The election of Biden, a veteran politician, symbolizes a dramatic shift in not only the American public’s political views, but also a shift in America’s attitude towards the rest of the world. But, what exactly does this mean for America’s foreign policy stance and its role in the world?
Reconnecting with allies
With Biden’s expansive foreign policy experience, his first move will likely be on the offensive, taking a diplomatic approach to patch up relations with allies- notably those in Europe. During Trump’s Presidency, he frequently questioned the purpose of NATO, which provoked ill-will and tempted some European countries to question their reliance on the US and begin their search for alternatives.
Europe’s appraisal of American leadership has become increasingly cynical due to the flagrant and unpredictable behavior of the Trump Administration, and in no means will the Biden Administration be able to simply return to old patterns of liaison.
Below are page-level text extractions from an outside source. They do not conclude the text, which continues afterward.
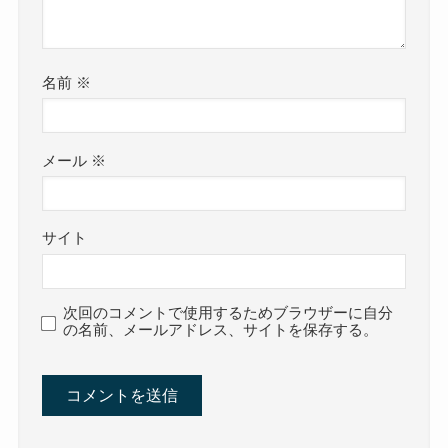
名前
※
メール
※
サイト
次回のコメントで使用するためブラウザーに自分
の名前、メールアドレス、サイトを保存する。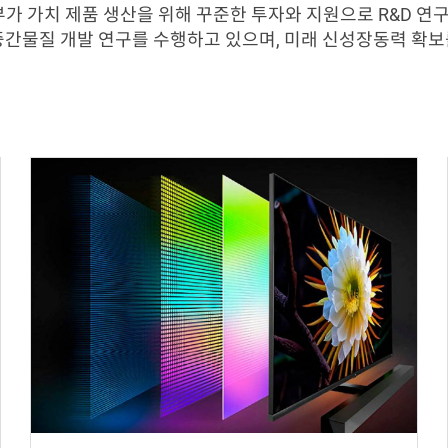
가 가치 제품 생산을 위해 꾸준한 투자와 지원으로 R&D 연
 중간물질 개발 연구를 수행하고 있으며, 미래 신성장동력 확보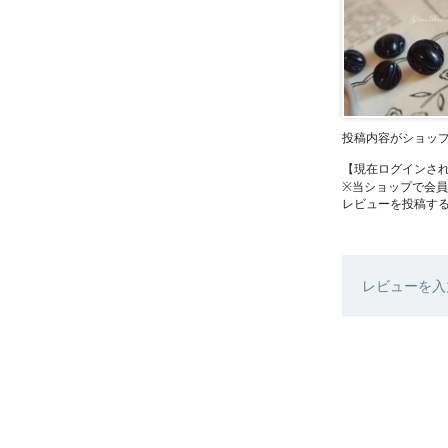
投稿内容がショッ
【現在ログインさ
※当ショップで会
レビューを投稿す
レビューを入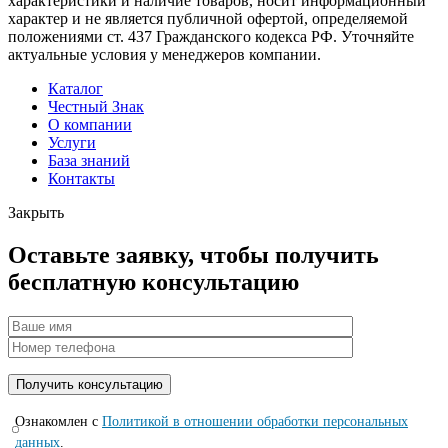
характеристики и наличие товаров, носит информационный
характер и не является публичной офертой, определяемой
положениями ст. 437 Гражданского кодекса РФ. Уточняйте
актуальные условия у менеджеров компании.
Каталог
Честный Знак
О компании
Услуги
База знаний
Контакты
Закрыть
Оставьте заявку, чтобы получить
бесплатную консультацию
Ознакомлен с
Политикой в отношении обработки персональных
данных
.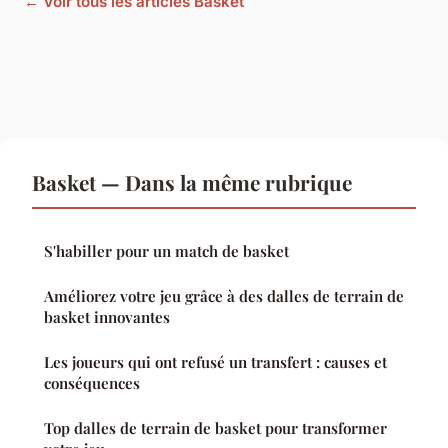
← Voir tous les articles Basket
Basket — Dans la même rubrique
S'habiller pour un match de basket
Améliorez votre jeu grâce à des dalles de terrain de
basket innovantes
Les joueurs qui ont refusé un transfert : causes et
conséquences
Top dalles de terrain de basket pour transformer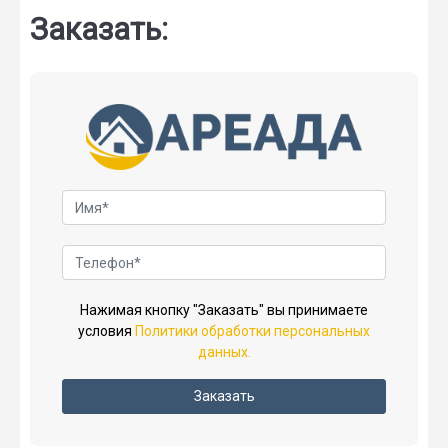
Заказать:
Нажимая кнопку "Заказать" вы принимаете
условия
Политики обработки персональных
данных.
Заказать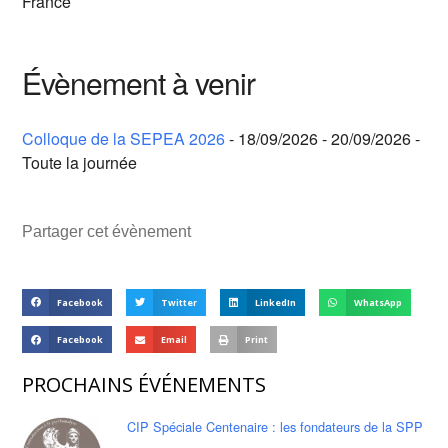
France
Évènement à venir
Colloque de la SEPEA 2026
- 18/09/2026 - 20/09/2026 -
Toute la journée
Partager cet évènement
Facebook
Twitter
LinkedIn
WhatsApp
Facebook
Email
Print
PROCHAINS ÉVÉNEMENTS
CIP Spéciale Centenaire : les fondateurs de la SPP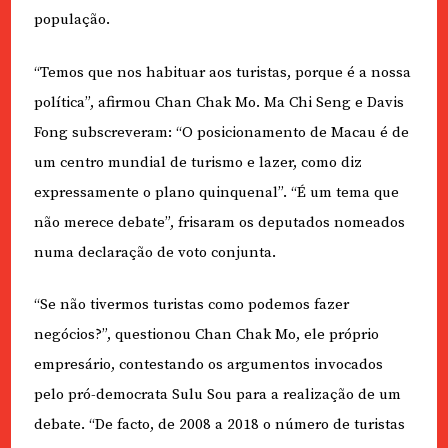
população.
“Temos que nos habituar aos turistas, porque é a nossa
política”, afirmou Chan Chak Mo. Ma Chi Seng e Davis
Fong subscreveram: “O posicionamento de Macau é de
um centro mundial de turismo e lazer, como diz
expressamente o plano quinquenal”. “É um tema que
não merece debate”, frisaram os deputados nomeados
numa declaração de voto conjunta.
“Se não tivermos turistas como podemos fazer
negócios?”, questionou Chan Chak Mo, ele próprio
empresário, contestando os argumentos invocados
pelo pró-democrata Sulu Sou para a realização de um
debate. “De facto, de 2008 a 2018 o número de turistas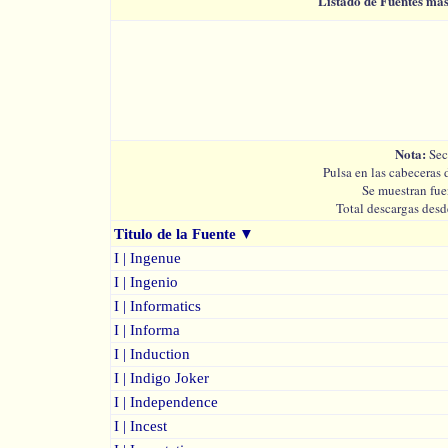
Listado de Fuentes má
Nota:
Sec
Pulsa en las cabeceras 
Se muestran fue
Total descargas desd
Titulo de la Fuente
▼
I | Ingenue
I | Ingenio
I | Informatics
I | Informa
I | Induction
I | Indigo Joker
I | Independence
I | Incest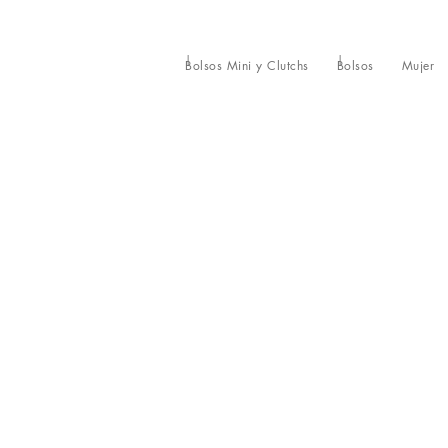
Bolsos Mini y Clutchs
Bolsos
Mujer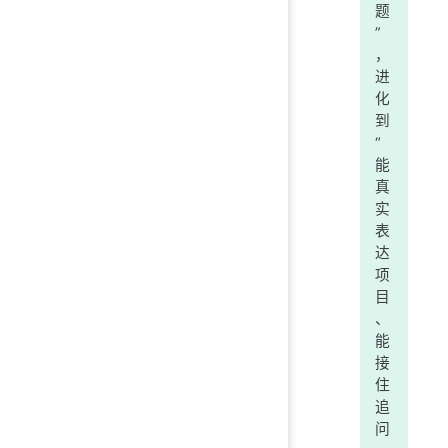
题
”
，
进
化
到
“
能
真
实
表
达
项
目
、
能
接
住
追
问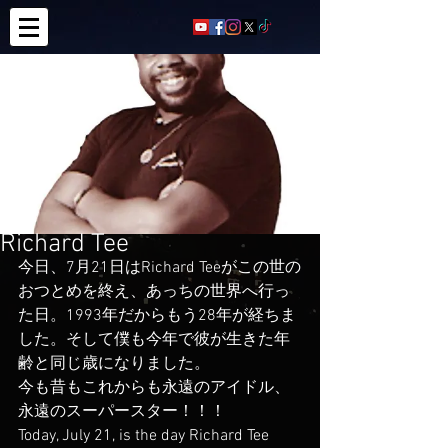
Richard Tee
今日、7月21日はRichard Teeがこの世の
おつとめを終え、あっちの世界へ行っ
た日。1993年だからもう28年が経ちま
した。そして僕も今年で彼が生きた年
齢と同じ歳になりました。
今も昔もこれからも永遠のアイドル、
永遠のスーパースター！！！
Today, July 21, is the day Richard Tee 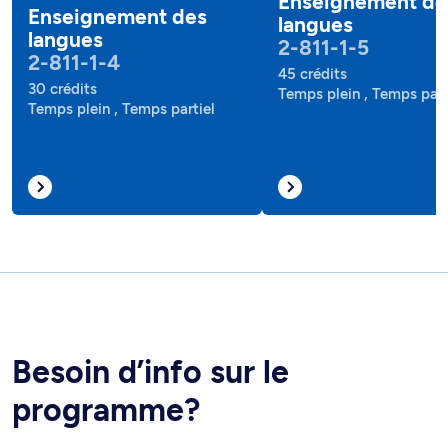
Enseignement de
Enseignement des
langues
langues
2-811-1-5
2-811-1-4
45 crédits
30 crédits
Temps plein , Temps part
Temps plein , Temps partiel
Besoin d’info sur le
programme?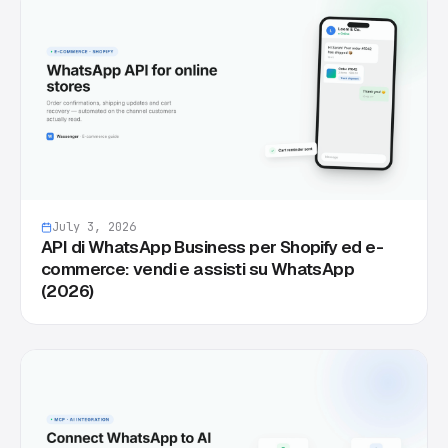
July 3, 2026
API di WhatsApp Business per Shopify ed e-
commerce: vendi e assisti su WhatsApp
(2026)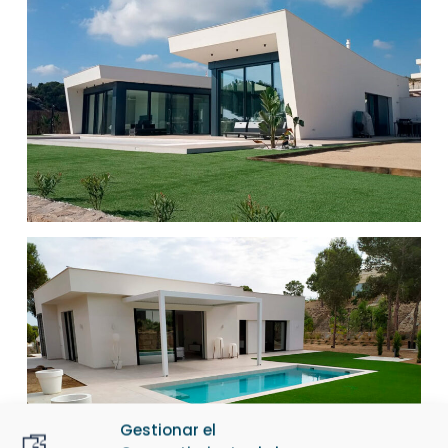
Gestionar el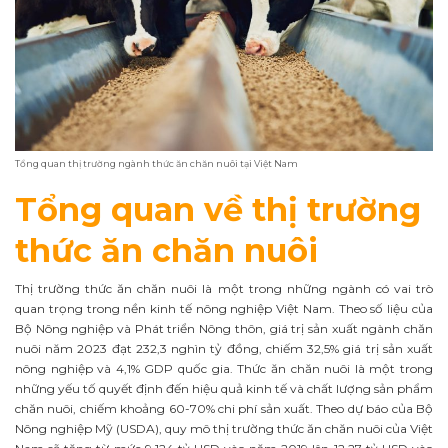
Tổng quan thị trường ngành thức ăn chăn nuôi tại Việt Nam
Tổng quan về thị trường
thức ăn chăn nuôi
Thị trường thức ăn chăn nuôi là một trong những ngành có vai trò
quan trọng trong nền kinh tế nông nghiệp Việt Nam. Theo số liệu của
Bộ Nông nghiệp và Phát triển Nông thôn, giá trị sản xuất ngành chăn
nuôi năm 2023 đạt 232,3 nghìn tỷ đồng, chiếm 32,5% giá trị sản xuất
nông nghiệp và 4,1% GDP quốc gia. Thức ăn chăn nuôi là một trong
những yếu tố quyết định đến hiệu quả kinh tế và chất lượng sản phẩm
chăn nuôi, chiếm khoảng 60-70% chi phí sản xuất. Theo dự báo của Bộ
Nông nghiệp Mỹ (USDA), quy mô thị trường thức ăn chăn nuôi của Việt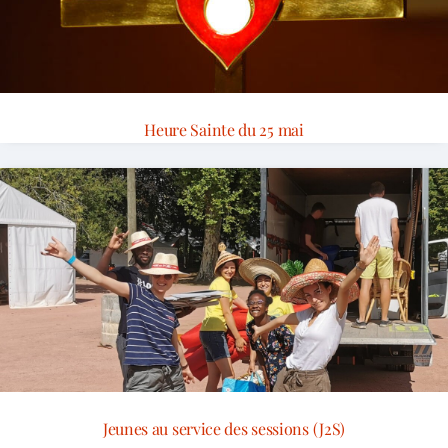
Heure Sainte du 25 mai
Jeunes au service des sessions (J2S)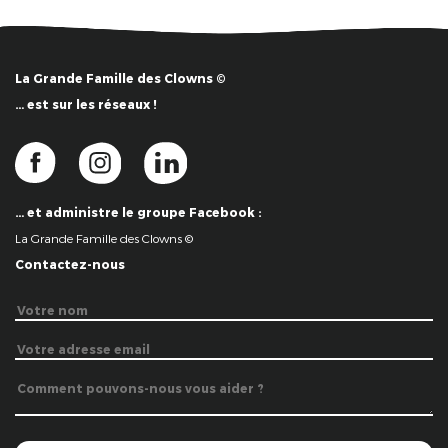
La Grande Famille des Clowns ©
… est sur les réseaux !
… et administre le groupe Facebook :
La Grande Famille des Clowns ©
Contactez-nous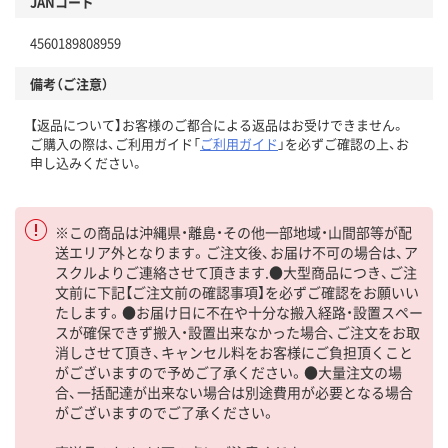
JANコード
4560189808959
備考（ご注意）
【返品について】お客様のご都合による返品はお受けできません。
ご購入の際は、ご利用ガイド「
ご利用ガイド
」を必ずご確認の上、お
申し込みください。
※この商品は沖縄県・離島・その他一部地域・山間部等が配
送エリア外となります。ご注文後、お届け不可の場合は、ア
スクルよりご連絡させて頂きます.●大型商品につき、ご注
文前に下記【ご注文前の確認事項】を必ずご確認をお願いい
たします。●お届け日に不在や十分な搬入経路・設置スペー
スが確保できず搬入・設置出来なかった場合、ご注文をお取
消しさせて頂き、キャンセル料をお客様にご負担頂くこと
がございますので予めご了承ください。●大量注文の場
合、一括配達が出来ない場合は別途費用が必要となる場合
がございますのでご了承ください。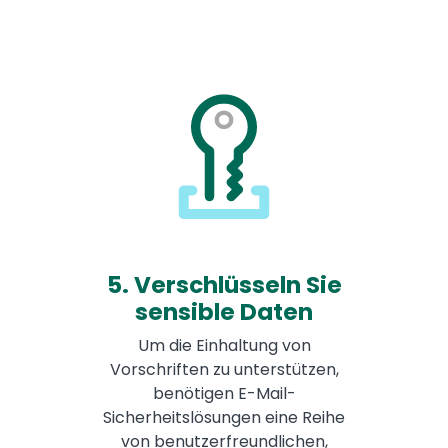
5. Verschlüsseln Sie
sensible Daten
Um die Einhaltung von
Vorschriften zu unterstützen,
benötigen E-Mail-
Sicherheitslösungen eine Reihe
von benutzerfreundlichen,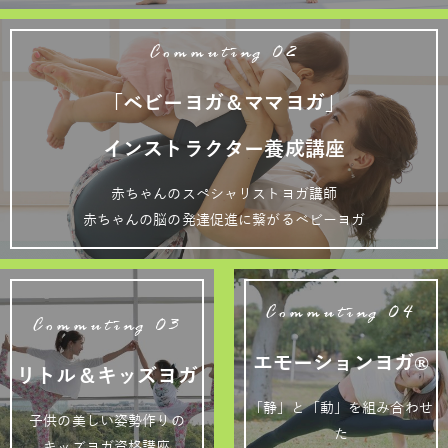
Commuting 02
「ベビーヨガ＆ママヨガ」
インストラクター養成講座
赤ちゃんのスペシャリストヨガ講師
赤ちゃんの脳の発達促進に繋がるベビーヨガ
Commuting 04
Commuting 03
エモーションヨガ®
リトル＆キッズヨガ
「静」と「動」を組み合わせ
子供の美しい姿勢作りの
た
キッズヨガ資格講座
Biden has promised he will return to a foreign policy that is mainstream, familiar and reassuring to US allies. Writing in Foreign Affairs, “As president, I will do more than just restore our historic partnerships; I will lead the effort to reimagine them for the world we face today.”
According to Trump the Paris climate accord places a burden on the US economy and the World Health Organization is controlled by China. There is little evidence to back these claims, and Biden plans to rejoin both during his presidency.
The rejoining of the Paris climate agreement will be a serious step towards the US regaining international trust. Biden has an ambitious climate plan with a goal to set the US on a path to be net-zero in carbon emissions by 2050; however, the US has a lot of catching up to do with major players like the EU and China.
During Biden’s time as VP, the US and other world powers signed the Iran nuclear deal in 2015. Trump unilaterally withdrew from it in 2018. Iran has since surpassed the limits of uranium enrichment that were placed on the nuclear program. The United States has imposed sanctions that have crippled Iran’s economy which has only been damaged further by the pandemic.
Biden says, in his Foreign Affairs article, that Iran “must return to strict compliance with the deal. If it does so, I would rejoin the agreement and use our renewed commitment to diplomacy to work with our allies to strengthen and extend it.”
Wars in Afghanistan and Iraq
Although Biden supported the wars in Afghanistan and Iraq during his time as a Senator, he has since called for “bring[ing] the vast majority of our troops home from the wars in Afghanistan and the Middle East and narrowly define our mission as defeating al-Qaida and the Islamic State” (Foreign Affairs).
A preliminary deal with the Taliban has called for the US to pull their 4,500 troops out of Afghanistan by May. This could be a difficult choice for Biden, considering the US and Afghanistan have long tried to form a permanent peace agreement with the extremist group, but violence is yet to end.
Clarifying a Stance on China
By imposing tariffs on China that led to a trade war, Trump has heightened tensions with China leaving many to question where the Biden Administration plans to stand on areas of conflicting interest.
The Biden campaign has stated that they will pursue a strategy of both cooperation and competition. With the US military viewing China as a threat, Biden has said that he supports the efforts to strengthen security agreements and alliances within the region.
Biden is yet to share a clear roadmap on this issue, other than stating he will confront Beijing.
Regardless of what Biden does have planned for the next four years, it’s important to acknowledge the significant voter turnout for Trump during the election. America remains deeply divided, and allies of the US recognize it. Foreign policy success in the US goes further than regaining the trust of former allies and standing firm against its enemies. Biden must create international confidence in a united nation which will be no easy task.